Extracted page text data:
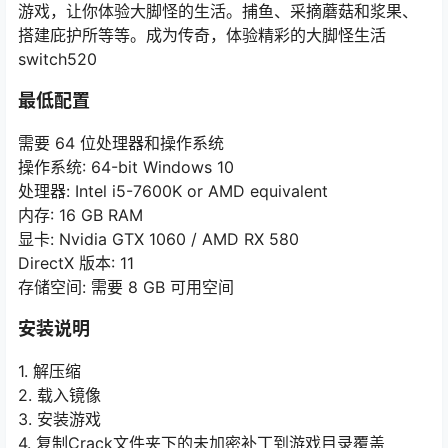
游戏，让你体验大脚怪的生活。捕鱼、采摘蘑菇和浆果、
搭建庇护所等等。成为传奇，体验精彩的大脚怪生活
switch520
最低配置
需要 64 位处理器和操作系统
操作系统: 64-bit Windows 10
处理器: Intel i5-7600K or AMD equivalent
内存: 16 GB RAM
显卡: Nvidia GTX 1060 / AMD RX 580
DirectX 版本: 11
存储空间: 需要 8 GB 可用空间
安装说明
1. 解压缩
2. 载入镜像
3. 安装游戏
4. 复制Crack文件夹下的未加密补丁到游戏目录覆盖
---
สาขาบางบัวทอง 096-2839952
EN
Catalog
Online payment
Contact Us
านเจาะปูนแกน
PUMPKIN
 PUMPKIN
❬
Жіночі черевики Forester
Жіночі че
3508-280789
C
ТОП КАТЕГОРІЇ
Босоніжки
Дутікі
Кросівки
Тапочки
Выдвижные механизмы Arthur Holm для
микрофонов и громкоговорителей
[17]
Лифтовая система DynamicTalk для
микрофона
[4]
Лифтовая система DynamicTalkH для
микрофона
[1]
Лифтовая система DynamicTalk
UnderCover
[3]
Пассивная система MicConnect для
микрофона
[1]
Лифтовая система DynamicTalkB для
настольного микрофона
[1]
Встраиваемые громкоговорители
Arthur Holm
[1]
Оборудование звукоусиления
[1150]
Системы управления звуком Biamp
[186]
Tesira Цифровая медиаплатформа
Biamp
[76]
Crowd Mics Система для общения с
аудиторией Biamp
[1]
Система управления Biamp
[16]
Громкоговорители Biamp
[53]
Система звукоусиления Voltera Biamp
* * *
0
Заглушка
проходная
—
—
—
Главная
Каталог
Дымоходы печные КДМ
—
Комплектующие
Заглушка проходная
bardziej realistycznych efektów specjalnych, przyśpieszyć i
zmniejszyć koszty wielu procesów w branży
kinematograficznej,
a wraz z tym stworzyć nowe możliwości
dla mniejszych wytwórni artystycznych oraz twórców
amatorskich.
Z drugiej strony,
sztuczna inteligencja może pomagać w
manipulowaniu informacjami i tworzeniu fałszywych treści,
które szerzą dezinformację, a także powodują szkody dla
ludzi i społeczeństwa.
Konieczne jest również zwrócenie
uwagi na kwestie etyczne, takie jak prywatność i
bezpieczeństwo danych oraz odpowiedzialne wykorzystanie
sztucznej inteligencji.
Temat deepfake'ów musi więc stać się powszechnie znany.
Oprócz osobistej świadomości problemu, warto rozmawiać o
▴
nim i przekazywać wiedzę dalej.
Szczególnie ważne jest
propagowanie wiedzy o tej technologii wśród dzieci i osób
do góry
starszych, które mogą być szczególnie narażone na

PROMPT: Pull each line containing "oraz" from the records.

WRITTEN SOLUTION:
dla mniejszych wytwórni artystycznych oraz twórców
bezpieczeństwo danych oraz odpowiedzialne wykorzystanie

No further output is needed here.